Штраух, австрийский генерал, присланный из Вены для наблюдения за продовольствиями русской армии, почему-то полюбился Жеркову. Он и передразнивал его весьма похоже, и каждый раз, как встречался с ним, вытягивался, представляя, что он его боится, и каждый раз, как мог найти случай, заговаривал с ним на ломаном немецком языке, представляя из себя наивного дурачка, к большому удовольствию Несвицкого.
— Ах да! — сказал Несвицкий, обращаясь к князю Андрею, — кстати о Штраухе. Тут тебя давно ждет офицер пехотный.
— Какой офицер?
— Помнишь, тебя посылали следствие производить, корову что ли он утащил у немцев.
— Что ж ему нужно? — морщась, сказал князь Андрей, поворачивая кольцо на своей маленькой белой руке.
— Жалкий такой, просить тебя пришел. Жерков, как он? Ну, как он говорил?
Жерков сделал гримасу и начал представлять офицера.
— Я… совсем не то… солдаты… купили скотину, потому что хозяева… Скотина… хозяева… скотина…
Князь Андрей встал и надел мундир.
— Нет, ты замни как-нибудь, — сказал Несвицкий. — Ей-богу, такой жалкий.

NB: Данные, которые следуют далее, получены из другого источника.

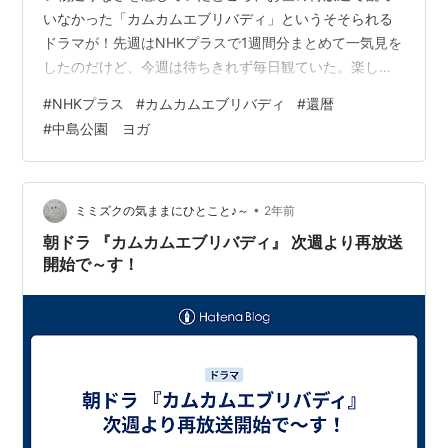
いなかった「カムカムエブリバディ」というそそられる
ドラマが！先週はNHKプラスで1週間分まとめて一気見を
したのだけど、今週は待ちきれず毎日観ていた。楽しみ
が1つ増えました。 今年も誕生日がやってきた 雪降りま
#
NHKプラス
#
カムカムエブリバディ
#
還暦
した 今年も誕生日がやってきた 11月が終わってしまう
#
中島公園 ヨガ
～!!色々なことに右往左往している間に先日誕生日がやっ
てきてしまい、何とわたくし還暦を迎えました～♪こんな
未熟な60歳でいいのでしょうか…還暦だとはちょっと恥
ずかしくて言えないくらい、あまりに不相応な出で立ち
•
ミミズクの気ままにひとこと♪～
2年前
と内面はどうしたものかと…。 …
朝ドラ 『カムカムエブリバディ』 次週より再放送
開始で～す！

— Я ни заминать, ни подводить никого и ничего не хочу. Меня послали, я сказал, что было. И мерзавцев я никогда не жалею и не смеюсь над ними, — прибавил он, глядя на Жеркова.
Поговорив с офицером, он высокомерно объяснил ему, что он никакого с ним личного дела не имеет и не желает иметь.
— Ведь вы сами знаете, ваш… князь, — говорил офицер, который, видимо, находился в недоумении, как ему обращаться с этим адъютантом: он боялся одинаково и унижаться, и не быть достаточно вежливым, — ведь вы сами знаете, князь, что походом бывали дни, что солдаты не емши, ну, как запретить… вы сами посудите…
— Ежели вы требуете моего личного убеждения, — сказал князь Андрей, — то я вам скажу, что, по моему мнению, мародерство всегда есть важный проступок, а в земле союзников нет за него достаточно строгого наказания. Но, главное, вы поймите, что я ничего не могу сделать; мое дело доложить главнокомандующему, что я нашел. Не могу же я для вас лгать. — И, улыбнувшись этой странной мысли, он поклонился офицеру и пошел назад. Возвращаясь к себе, он увидел идущих по коридору генерала Штрауха и члена гофкригсрата. Навстречу им шли Несвицкий и Жерков.